Beer was a normal breakfast drink in those days, though usually it was 'small beer', which was weaker. Probably because the water wasn't safe though!

Samuel Pepys, in his diary, speaks regularly of the various pubs he goes to for his 'morning draught' of beer.

 
MatC
17211.  Wed Apr 06, 2005 5:00 am Reply with quote

Benjamin Franklin, when working as a printer in London, eccentrically drank water instead of beer, and was thus nicknamed by his workmates “Water-American.” Witty; very.
S: “Man walks into a pub: a sociable history of beer” by Pete Brown (Macmillan, 2003).

 
Gray
17219.  Wed Apr 06, 2005 6:27 am Reply with quote

There is some genetic basis to alcohol tolerance, as can be seen in the low tolerance levels of Japanese and Chinese populations. If you don't have an important gene for completing the breakdown sequence for alcohol, you're going to fall off your bar stool:
Quote:
Alcohol is metabolized principally in the liver, where it is converted first to acetaldehyde by the enzyme alcohol dehydrogenase. Acetaldehyde is then converted to acetate by the enzyme aldehyde dehydrogenase. Acetaldehyde produces unpleasant physiological reactions even at low concentration, so the presence or absence of the gene mutation affecting aldehyde dehydrogenase in turn affects drinking behaviors. When acetaldehyde is not rapidly converted to acetate the results are dramatic: a rapid increase in blood flow to the skin of the face, neck, and chest, rapid heartbeat, headache, nausea, and extreme drowsiness occur. "

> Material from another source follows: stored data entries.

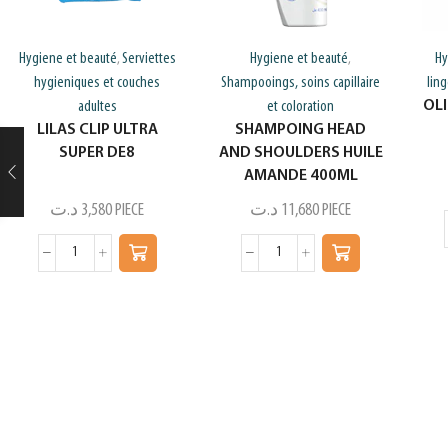
Hygiene et beauté
Serviettes
Hygiene et beauté
Hy
,
,
hygieniques et couches
Shampooings, soins capillaire
lin
OL
adultes
et coloration
LILAS CLIP ULTRA
SHAMPOING HEAD
SUPER DE8
AND SHOULDERS HUILE
AMANDE 400ML
د.ت
3,580
PIECE
د.ت
11,680
PIECE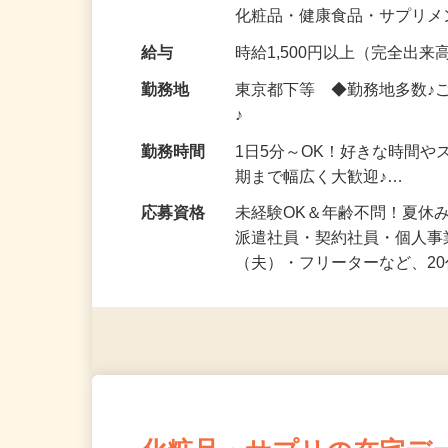
気になる…」 そんな気持ち
化粧品・健康食品・サプリ
給与
時給1,500円以上（完全出来高
勤務地
東京都下等 ◆勤務地多数♪
♪
勤務時間
1日5分～OK！好きな時間や
期まで幅広く大歓迎♪…
応募資格
未経験OK＆年齢不問！夏休
派遣社員・契約社員・個人
（夫）・フリーターなど、20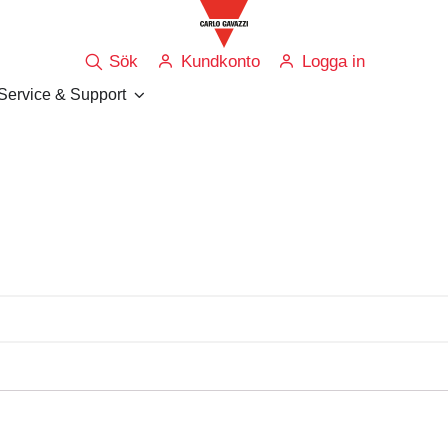
Sök
Kundkonto
Logga in
Service & Support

I've seen some theories that suggest that the gene mutation isn't common among westerners (who can drink their oriental business associates under the table), because of the history of brewing in the west as a way to disinfect water, and as the natural by-product of storing moist grain over winters for thousands of years.

 
Jenny
17234.  Wed Apr 06, 2005 9:40 am Reply with quote

That's interesting - I wonder if there's been any research done in native American populations, who are reputed to be bad at dealing with the effects of alcohol.